§ **WORK INSTRUCTIONS**
The answer should hold exactly the lines of the entries below from the one containing "halvårligt (SpyHunter Pro" through the last line, both included.

§ **EXTRACTED INFORMATION**
-*-*-

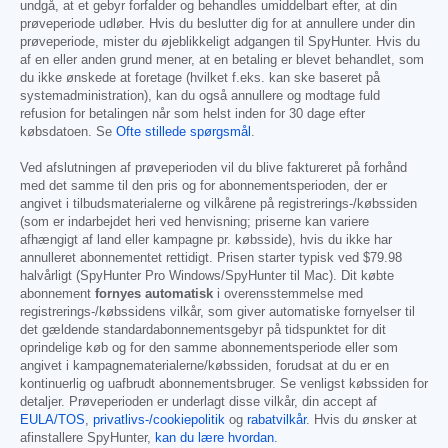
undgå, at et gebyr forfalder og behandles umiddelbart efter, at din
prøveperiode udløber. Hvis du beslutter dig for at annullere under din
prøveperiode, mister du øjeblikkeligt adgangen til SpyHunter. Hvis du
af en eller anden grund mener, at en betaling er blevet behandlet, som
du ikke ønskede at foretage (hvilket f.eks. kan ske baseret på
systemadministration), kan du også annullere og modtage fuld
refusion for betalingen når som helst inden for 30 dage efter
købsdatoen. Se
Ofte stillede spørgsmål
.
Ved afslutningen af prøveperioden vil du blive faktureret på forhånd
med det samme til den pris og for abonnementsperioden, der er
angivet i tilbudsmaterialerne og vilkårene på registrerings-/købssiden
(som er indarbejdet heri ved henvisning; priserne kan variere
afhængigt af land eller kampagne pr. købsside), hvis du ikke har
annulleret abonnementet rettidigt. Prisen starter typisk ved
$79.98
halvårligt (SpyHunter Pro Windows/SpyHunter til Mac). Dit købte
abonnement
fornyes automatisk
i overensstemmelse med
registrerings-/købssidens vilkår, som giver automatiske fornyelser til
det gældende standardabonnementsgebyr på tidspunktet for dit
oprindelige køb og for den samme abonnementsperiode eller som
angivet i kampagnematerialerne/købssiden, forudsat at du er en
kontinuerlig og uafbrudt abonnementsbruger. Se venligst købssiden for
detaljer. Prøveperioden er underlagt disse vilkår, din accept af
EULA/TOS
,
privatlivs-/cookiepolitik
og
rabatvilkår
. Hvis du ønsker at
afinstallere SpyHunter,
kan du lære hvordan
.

-*-*-

§ **OUTPUT FOR THIS TASK**
halvårligt (SpyHunter Pro Windows/SpyHunter til Mac). Dit købte
abonnement
fornyes automatisk
i overensstemmelse med
registrerings-/købssidens vilkår, som giver automatiske fornyelser til
det gældende standardabonnementsgebyr på tidspunktet for dit
oprindelige køb og for den samme abonnementsperiode eller som
angivet i kampagnematerialerne/købssiden, forudsat at du er en
kontinuerlig og uafbrudt abonnementsbruger. Se venligst købssiden for
detaljer. Prøveperioden er underlagt disse vilkår, din accept af
EULA/TOS
,
privatlivs-/cookiepolitik
og
rabatvilkår
. Hvis du ønsker at
afinstallere SpyHunter,
kan du lære hvordan
.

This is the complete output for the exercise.